We provide ongoing releases of this tool in the hopes that others find it useful for their projects.
## Future Planned Features
- **Dark mode**: A dark mode theme
- **AI assistance for prompt engineering**: Spur creative ideas and quickly iterate on variations of prompts through interaction with GPT4.
- **Compare fine-tuned to base models**: Beyond comparing between different models like Alpaca and ChatGPT, we want to support comparison between versions of the same model (e.g., a base model and a fine-tuned one). Did your fine-tuning result in any 'breaking changes' elsewhere? We are building infrastructure to help you detect where.
- **Export prompt chains to well-known APIs**: In the future, export a chain (in part) to a programming API like LangChain.
- **Compare across chains**: If a system prompt, or another shared prompt, is used *across* chains C1 C2 etc, how does changing it affect all downstream events?
## Inspiration and Links
ChainForge is meant to be general-purpose, and is not developed for a specific API or LLM back-end.
This project was inspired by own our use case, but also derives insights from two related (closed-source) research projects, both led by [Sherry Wu](https://www.cs.cmu.edu/~sherryw/):
- "PromptChainer: Chaining Large Language Model Prompts through Visual Programming" (Wu et al., CHI 22 LBW) [Video](https://www.youtube.com/watch?v=p6MA8q19uo0)
- "AI Chains: Transparent and Controllable Human-AI Interaction by Chaining Large Language Model Prompts" (Wu et al., CHI 22)
This project differs from the above in that it focuses on evaluation across responses, prompt variations, and models. Also unlike these projects, this project aspires to be open-source and remain in the public domain, as our ultimate goal is integration into other tools for the systematic evaluation and auditing of LLMs. We hope to help others who are developing prompt-analysis flows in LLMs, or otherwise auditing LLM outputs.
Unlike these projects, we are focusing on supporting evaluation across responses, prompt variations, and models.
## License
ChainForge is released under the MIT License.

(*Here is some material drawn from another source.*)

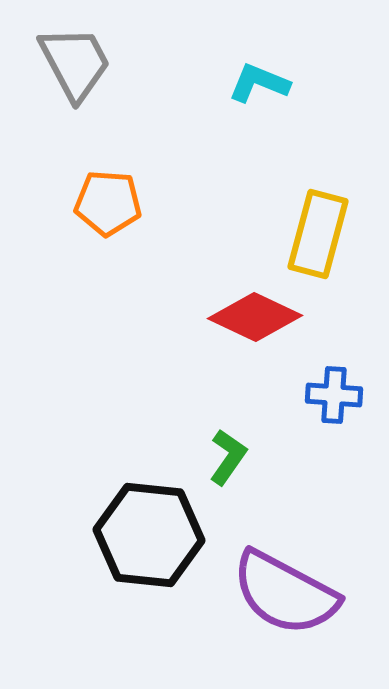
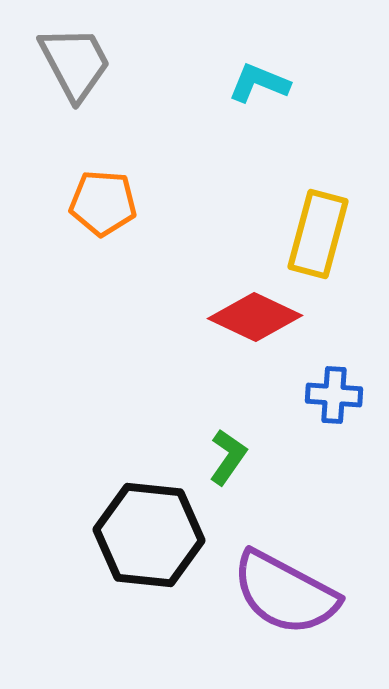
orange pentagon: moved 5 px left
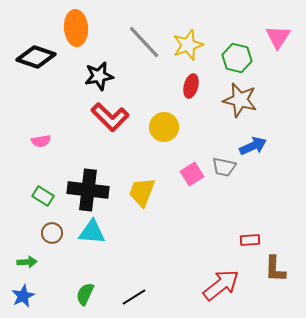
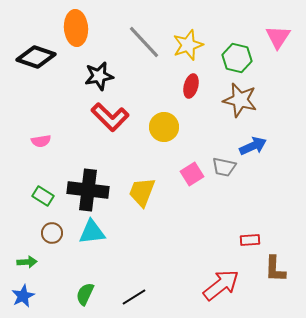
cyan triangle: rotated 12 degrees counterclockwise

This project aspires to be open-source and remain in the public domain, as our ultimate goal is integration into other tools for the systematic evaluation and auditing of LLMs. We hope to help others who are developing prompt-analysis flows in LLMs, or otherwise auditing LLM outputs.
## How to collaborate?
We are looking for open-source collaborators. The best way to do this, at the moment, is simply to implement the requested feature / bug fix and submit a Pull Request. If you want to report a bug or request a feature, open an Issue.
# License
ChainForge is released under the MIT License.